### Problem to solve
Restate all data exactly. No images.

### Data

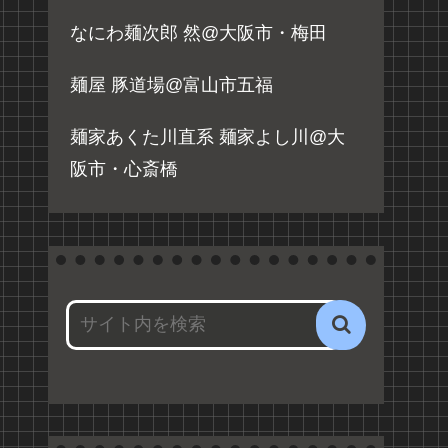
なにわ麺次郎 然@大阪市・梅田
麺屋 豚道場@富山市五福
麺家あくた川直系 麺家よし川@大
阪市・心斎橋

### Problem solution
なにわ麺次郎 然@大阪市・梅田
麺屋 豚道場@富山市五福
麺家あくた川直系 麺家よし川@大
阪市・心斎橋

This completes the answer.